Die NC-Maschinen haben in den letzten Jahren einen rasanten Fortschritt erfahren. In puncto Dynamik und Automatisierung haben Weiterentwicklungen zu großen Produktivitätssteigerungen in der Zerspanung geführt. Modernste Spindelantriebe, hochpräzise Führungstechniken und nicht zuletzt computerunterstützte Maschinensteuerungen sind nur ein paar wenige Bausteine, die Fräs- und Drehmaschinen zu komplexen Bearbeitungszentren machen.

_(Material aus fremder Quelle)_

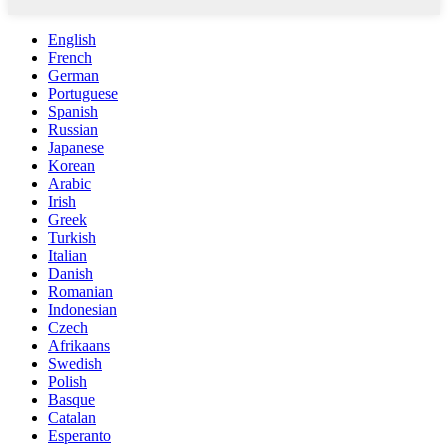
English
French
German
Portuguese
Spanish
Russian
Japanese
Korean
Arabic
Irish
Greek
Turkish
Italian
Danish
Romanian
Indonesian
Czech
Afrikaans
Swedish
Polish
Basque
Catalan
Esperanto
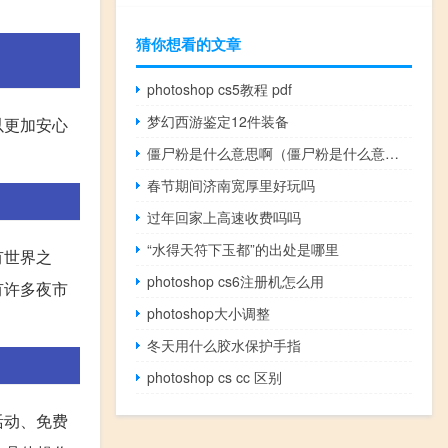
猜你想看的文章
photoshop cs5教程 pdf
梦幻西游鉴定12件装备
以更加安心
僵尸粉是什么意思啊（僵尸粉是什么意思）
。
春节期间济南宽厚里好玩吗
过年回家上高速收费吗吗
“水得天符下玉都”的出处是哪里
有世界之
photoshop cs6注册机怎么用
有许多夜市
photoshop大小调整
冬天用什么胶水保护手指
photoshop cs cc 区别
活动、免费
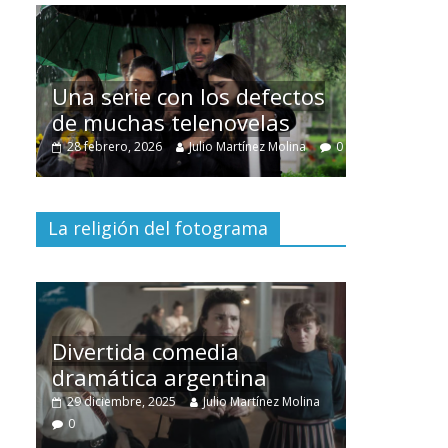
Cuento de 
interclasist
Una serie con los defectos
burguesía 
de muchas telenovelas
30 diciembre, 202
28 febrero, 2026
Julio Martínez Molina
0
0
La religión del fotograma
Divertida comedia
dramática argentina
Cine maci
29 diciembre, 2025
Julio Martínez Molina
28 diciembre, 2
0
0
0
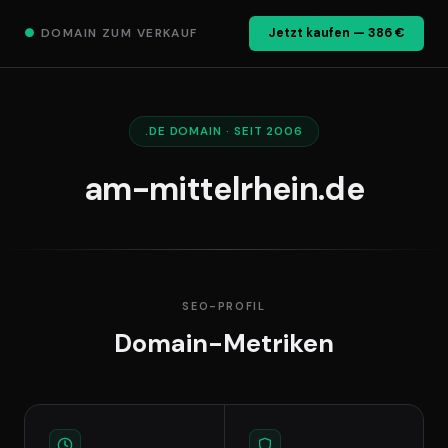
●
DOMAIN ZUM VERKAUF
Jetzt kaufen — 386 €
.DE DOMAIN · SEIT 2006
am-mittelrhein.de
SEO-PROFIL
Domain-Metriken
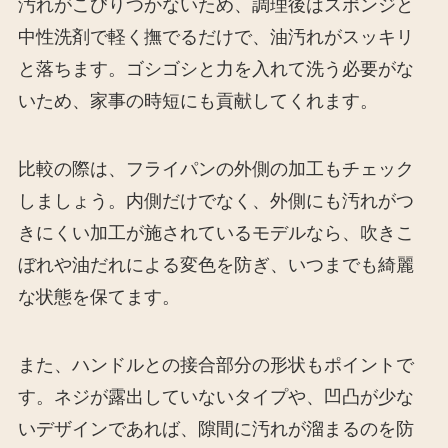
汚れがこびりつかないため、調理後はスポンジと
中性洗剤で軽く撫でるだけで、油汚れがスッキリ
と落ちます。ゴシゴシと力を入れて洗う必要がな
いため、家事の時短にも貢献してくれます。
比較の際は、フライパンの外側の加工もチェック
しましょう。内側だけでなく、外側にも汚れがつ
きにくい加工が施されているモデルなら、吹きこ
ぼれや油だれによる変色を防ぎ、いつまでも綺麗
な状態を保てます。
また、ハンドルとの接合部分の形状もポイントで
す。ネジが露出していないタイプや、凹凸が少な
いデザインであれば、隙間に汚れが溜まるのを防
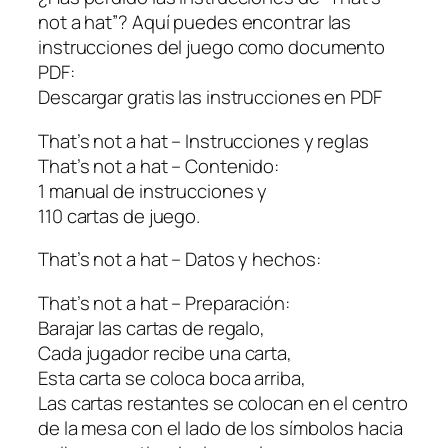
not a hat”? Aquí puedes encontrar las
instrucciones del juego como documento
PDF:
Descargar gratis las instrucciones en PDF
That’s not a hat – Instrucciones y reglas
That’s not a hat – Contenido:
1 manual de instrucciones y
110 cartas de juego.
That’s not a hat – Datos y hechos:
That’s not a hat – Preparación:
Barajar las cartas de regalo,
Cada jugador recibe una carta,
Esta carta se coloca boca arriba,
Las cartas restantes se colocan en el centro
de la mesa con el lado de los símbolos hacia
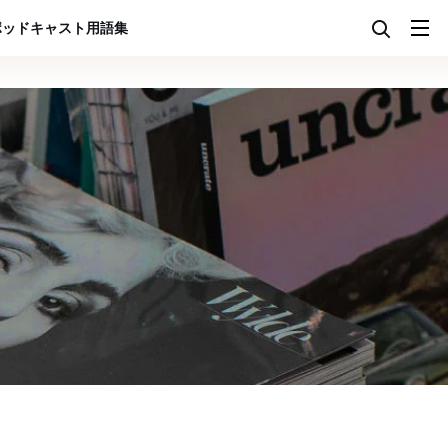
ポッドキャスト
用語集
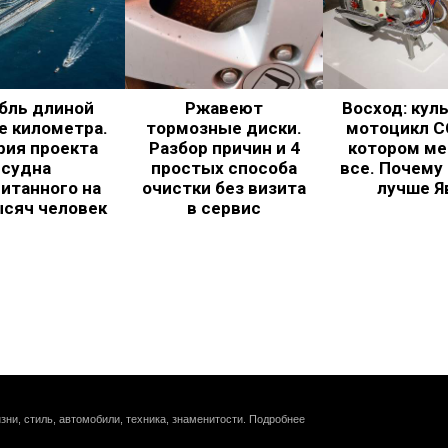
бль длиной
Ржавеют
Восход: кул
е километра.
тормозные диски.
мотоцикл С
рия проекта
Разбор причин и 4
котором ме
судна
простых способа
все. Почему
итанного на
очистки без визита
лучше Я
ысяч человек
в сервис
зни, стиль, автомобили, техника, знаменитости.
Подробнее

Auch die Ablaufautomatisierung an der NC-Maschine, wie Palettenwechsler oder große Werkzeugmagazine, tragen einen wesentlichen Teil zur Optimierung in der Zerspanung bei. Die Entwicklung kombinierter Bearbeitungstechniken, wie zum Beispiel das Dreh-Fräsen, unterstützen den Optimierungsgedanken in der Fertigung.

Verfolgt man die Entwicklung in der Branche, so ist zu erkennen, dass die Innovationsmöglichkeiten dort ausgereizt sind und die Produktivitätssteigerung mittlerweile stagniert.

Produktivitätssteigerungen durch den Einsatz von High-End-Werkzeugen

Die Entwicklung in der Werkzeugtechnike geht einher mit der Weiterentwicklung im Maschinenbereich. Höhere Stabilität und Dynamik an der Maschine können nur dann auch genutzt werden, wenn die Werkzeuge die geforderten Kriterien erfüllen. Die Werkzeughersteller kämpfen um jede gewonnene Sekunde im Zerspanungsprozess. Die großen Forschungsabteilungen der Werkzeughersteller beschäftigen sich mit neuartigen Beschichtungen und Schneidengeometrien, um Schnittgeschwindigkeiten und maximale Zerspanungsvolumen zu erhöhen.